Kur’an ise fiyat, ücret ve kiraları serbest bırakmıştır. Ancak sömürüyü önlemek için de tedbirler almıştır. a) Nakitten vergi yerine ayından vergiyi esas almıştır. b) Faiz yerine vergi ve kredileşme sistemini getirmiştir. c) Gelir vergisi yerine sermaye vergisini getirmiştir. d) Karşılıksız, prim ödemeden sosyal güvenliği getirmiştir. Böylece işverenin tekele gitmesini önlemiştir. Çalışmadan yaşama imkânını gerçekleştirdiği için işçiyi işverene karşı eşit hâle getirmiştir. Bundan daha iyi bir sisteminiz varsa, getirin de görelim. İşsizliği başka türlü çözemezsiniz.

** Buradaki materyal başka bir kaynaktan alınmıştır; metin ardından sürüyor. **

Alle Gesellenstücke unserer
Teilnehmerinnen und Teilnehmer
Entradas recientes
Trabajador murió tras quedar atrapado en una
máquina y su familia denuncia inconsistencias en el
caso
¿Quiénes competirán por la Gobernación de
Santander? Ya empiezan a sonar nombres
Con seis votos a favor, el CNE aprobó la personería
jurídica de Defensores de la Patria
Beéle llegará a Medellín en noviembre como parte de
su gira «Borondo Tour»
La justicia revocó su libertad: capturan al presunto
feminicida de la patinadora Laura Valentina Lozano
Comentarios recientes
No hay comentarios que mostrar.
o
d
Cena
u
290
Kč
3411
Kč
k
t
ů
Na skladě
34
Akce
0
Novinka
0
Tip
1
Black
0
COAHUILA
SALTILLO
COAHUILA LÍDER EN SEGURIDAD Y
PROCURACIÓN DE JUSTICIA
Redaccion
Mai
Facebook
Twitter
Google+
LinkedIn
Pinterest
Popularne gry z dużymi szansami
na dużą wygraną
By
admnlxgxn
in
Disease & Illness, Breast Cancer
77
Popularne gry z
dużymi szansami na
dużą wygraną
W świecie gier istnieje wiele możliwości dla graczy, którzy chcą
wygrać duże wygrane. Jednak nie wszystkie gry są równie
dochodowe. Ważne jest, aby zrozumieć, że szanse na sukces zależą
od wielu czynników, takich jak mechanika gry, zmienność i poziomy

b) Batıda sosyal güvenlik zengini korumaktan ibarettir. Prime dayanan mecburi sigorta sermayenin çıkarları için geliştirilmiş bir sistemdir. Ağır vergi ve sigorta yükü halkı kendi başına iş yapma imkânından mahrum etmiştir. Herkes işçi olmak zorunda bırakılmış, sonra işçiye iş verilememiştir. Kişi meyve alıp sağlıklı yaşayacağına, insanları vitaminsiz bırakıp ilaç sanayiini çalıştırmayı hedeflemiştir. Zenginsen güvencen vardır. Bu sistem sosyal güvenlik değil, sosyal çöküntüdür.

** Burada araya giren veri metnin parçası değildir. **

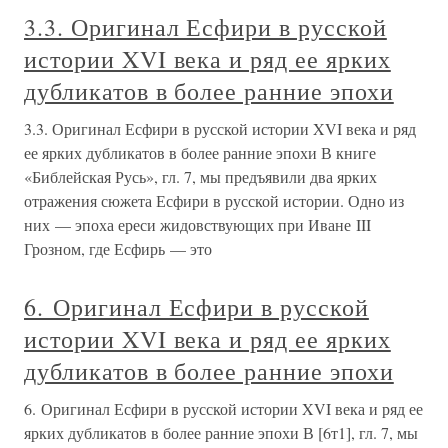
3.3. Оригинал Есфири в русской
истории XVI века и ряд ее ярких
дубликатов в более ранние эпохи
3.3. Оригинал Есфири в русской истории XVI века и ряд
ее ярких дубликатов в более ранние эпохи В книге
«Библейская Русь», гл. 7, мы предъявили два ярких
отражения сюжета Есфири в русской истории. Одно из
них — эпоха ереси жидовствующих при Иване III
Грозном, где Есфирь — это
6. Оригинал Есфири в русской
истории XVI века и ряд ее ярких
дубликатов в более ранние эпохи
6. Оригинал Есфири в русской истории XVI века и ряд ее
ярких дубликатов в более ранние эпохи В [6т1], гл. 7, мы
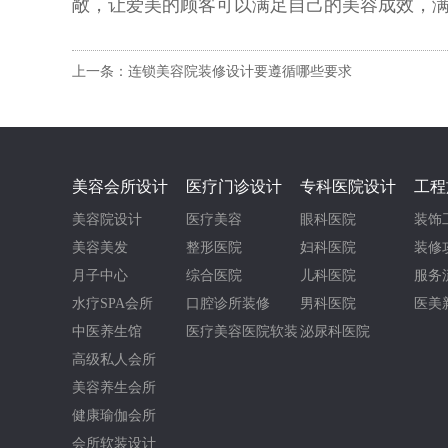
敞，让爱美的顾客可以满足自己的美容成效，
上一条：连锁美容院装修设计要遵循哪些要求
美容会所设计
医疗门诊设计
专科医院设计
工程
美容院设计
医疗美容
眼科医院
装饰
美容美发
整形医院
妇科医院
装修
月子中心
综合医院
儿科医院
服务
水疗SPA会所
口腔诊所装修
男科医院
医美
中医养生馆
医疗美容医院软装
泌尿科医院
高级私人会所
美容养生会所
健康瑜伽会所
会所软装设计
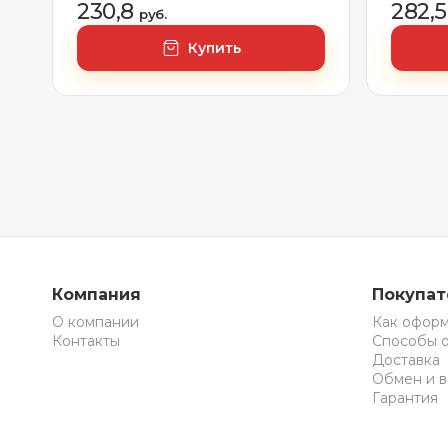
230,8
282,
руб.
Купить
Компания
Покупа
О компании
Как оформ
Контакты
Способы 
Доставка
Обмен и в
Гарантия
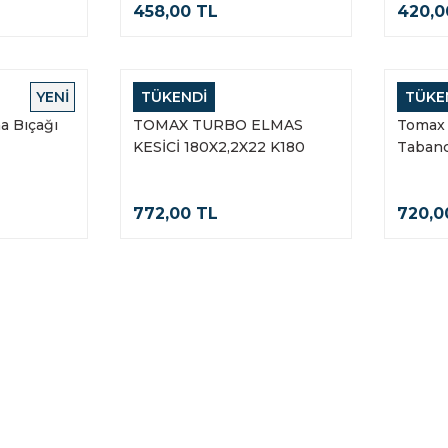
458,00 TL
420,0
YENİ
TÜKENDİ
TÜKE
TOMAX
TOMAX
a Bıçağı
TOMAX TURBO ELMAS
Tomax 
KESİCİ 180X2,2X22 K180
Tabanc
772,00 TL
720,0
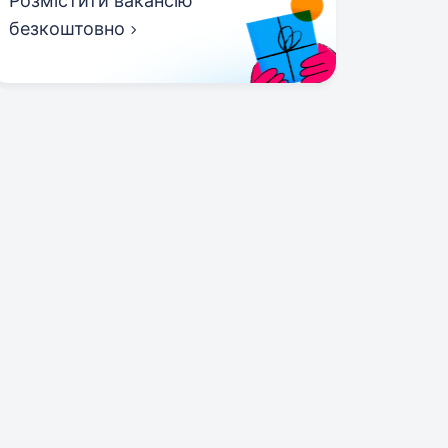
Розмістити вакансію
безкоштовно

Kur’an ise yeryüzünün bütün insanlığa ait olduğu ilkesini getirmiştir. Çalışanlar üretecekler, çalışmayanların yerlerine üretim yaptıkları için çalışmayanlara dağıtılmak üzere kira payını vereceklerdir. Beşte birini oluşturan bu pay ile kamu alanlarının imarı yapılacaktır. Bir de çalışmayıp geliri de olmayanlara kira payları verilecektir. Böylece çalışsın çalışmasın herkes sigortalı olacaktır. Bu ekonomide krizleri atlatmak için de bir tedbirdir. Halka dağıtılan zekât mallarının satılmasına sebep olur, fabrikalar harekete geçer, işçinin eline para geçer, çark dönmeye başlar. Ekonomist Keynes bunu sanayiciye kredi vermekle sağlamaya çalışmış, enflasyona sebep olmuştur.
Bu konular “Alternatif FAİZSİZ BANKA/ Selem ve Kredileşme” kitabımızda uzun uzun anlatılmıştır.